2. Weitere Massnahmen zur Steigerung der Arbeitgeberattraktivität
Flexible Arbeitszeitmodelle und die Möglichkeit zu Homeoffice erhöhen die Arbeitgeberattraktivität beachtlich. Weitere Massnahmen zur Steigerung der Employer Attractiveness sind ausserdem:
- Schärfung der Unternehmensmerkmale: Wofür steht der/die Arbeitgebende? (sog. Employer Branding)
- Attraktive Entwicklungsmöglichkeiten (insb. aktive Förderung von Aus- und Weiterbildungen)
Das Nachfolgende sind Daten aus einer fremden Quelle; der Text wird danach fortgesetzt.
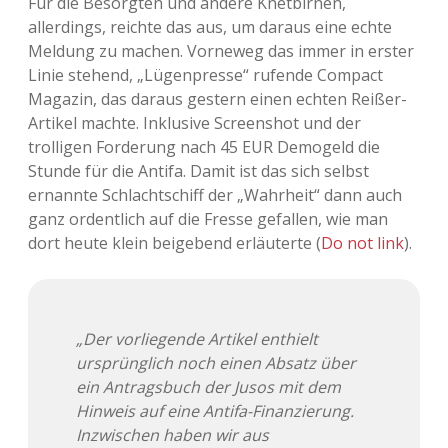
Für die Besorgten und andere Knetbirnen,
allerdings, reichte das aus, um daraus eine echte
Meldung zu machen. Vorneweg das immer in erster
Linie stehend, „Lügenpresse“ rufende Compact
Magazin, das daraus gestern einen echten Reißer-
Artikel machte. Inklusive Screenshot und der
trolligen Forderung nach 45 EUR Demogeld die
Stunde für die Antifa. Damit ist das sich selbst
ernannte Schlachtschiff der „Wahrheit“ dann auch
ganz ordentlich auf die Fresse gefallen, wie man
dort heute klein beigebend erläuterte (
Do not link
).
„Der vorliegende Artikel enthielt
ursprünglich noch einen Absatz über
ein Antragsbuch der Jusos mit dem
Hinweis auf eine Antifa-Finanzierung.
Inzwischen haben wir aus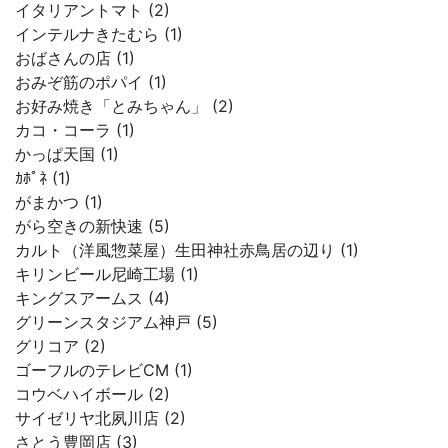
イタリアントマト (2)
インテルナきたむら (1)
おばさんの店 (1)
おみぞ筋のポパイ (1)
お好み焼き「とみちゃん」 (2)
カコ・コーラ (1)
かっぱ天国 (1)
ｶﾎﾟﾈ (1)
がまかつ (1)
がら空きの新快速 (5)
カルト（洋風惣菜屋）生田神社赤鳥居の辺り (1)
キリンビール尼崎工場 (1)
キングスアームス (4)
グリーンスタジアム神戸 (5)
グリコア (2)
ゴーフルのテレビCM (1)
コウベハイボール (2)
サイゼリヤ北夙川店 (2)
さとう豊岡店 (3)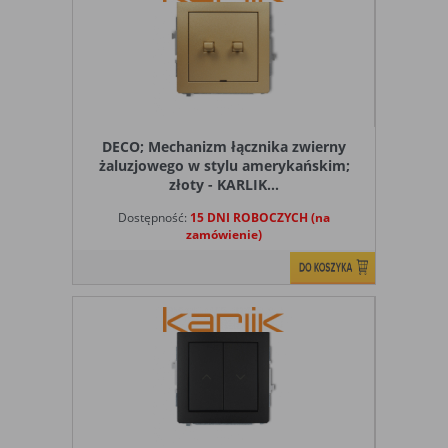
DECO; Mechanizm łącznika zwierny
żaluzjowego w stylu amerykańskim;
złoty - KARLIK...
Dostępność:
15 DNI ROBOCZYCH (na
zamówienie)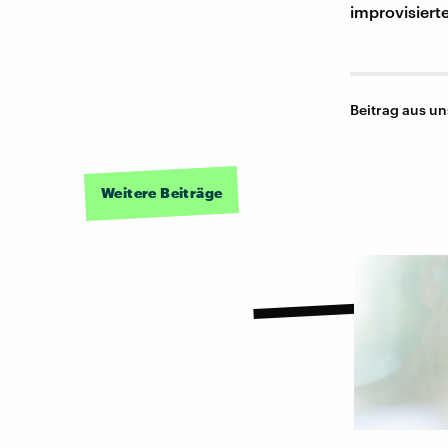
improvisiert
Beitrag aus u
Weitere Beiträge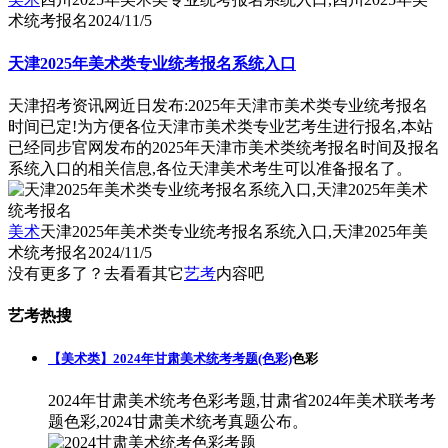
术统考报名
2024/11/5
天津2025年美术类专业统考报名系统入口
天津招考资讯网近日发布:2025年天津市美术类专业统考报名
时间已定!为方便各位天津市美术类专业艺考生进行报名,本站
已经同步官网发布的2025年天津市美术类统考报名时间及报名
系统入口的相关信息,各位天津美术考生可以准备报名了。
美术
天津2025年美术类专业统考报名系统入口,天津2025年美
术统考报名
2024/11/5
没有更多了？去看看其它
艺考
内容吧
艺考热搜
【美术类】2024年甘肃美术统考考题(色彩)
色彩
2024年甘肃美术统考色彩考题,甘肃省2024年美术联考考
题色彩,2024甘肃美术统考真题公布。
- Leistungsorientierung und gerechte Entlöhnung
- Aktive Förderung einer gesunden Work-Life-Balance
- Aktives Engagement für das betriebliche Gesundheitsmanagement
- Vorleben durch die Führungskräfte
3. Code of Conduct
Zum Schluss noch ein paar Ausführungen zu Bedeutung und Verbindlichkeit von Verhaltenskodexen (sog. Codes of Conduct). Ein Code of Conduct beinhaltet in der Regel ein umfassendes Verhaltenskonzept, das als eigentliche «Unternehmensverfassung » betrachtet werden kann. Dabei besteht der Verhaltenskodex nicht nur aus rechtlichen Regeln, sondern aus allgemeinen Prinzipien der Ethik und der Moral. In der Regel enthält der Verhaltenskodex keine einklagbaren Rechte der Mitarbeitenden. Regelverstösse im Zusammenhang mit dem Code of Conduct können je nach Schwere zu arbeitsrechtlichen Konsequenzen bis hin zur fristlosen Entlassung führen. Sodann können bei Verletzung Schadenersatzforderungen drohen (z.B. im Falle einer Rufschädigung des Unternehmens durch das Verhalten des Mitarbeitenden) sowie die strafrechtliche Verfolgung.
Ein Code of Conduct trägt durch die aktive Kommunikation der Unternehmenswerte ebenfalls zur Erhöhung der Arbeitgeberattraktivität und der Festigung der Unternehmenskultur bei.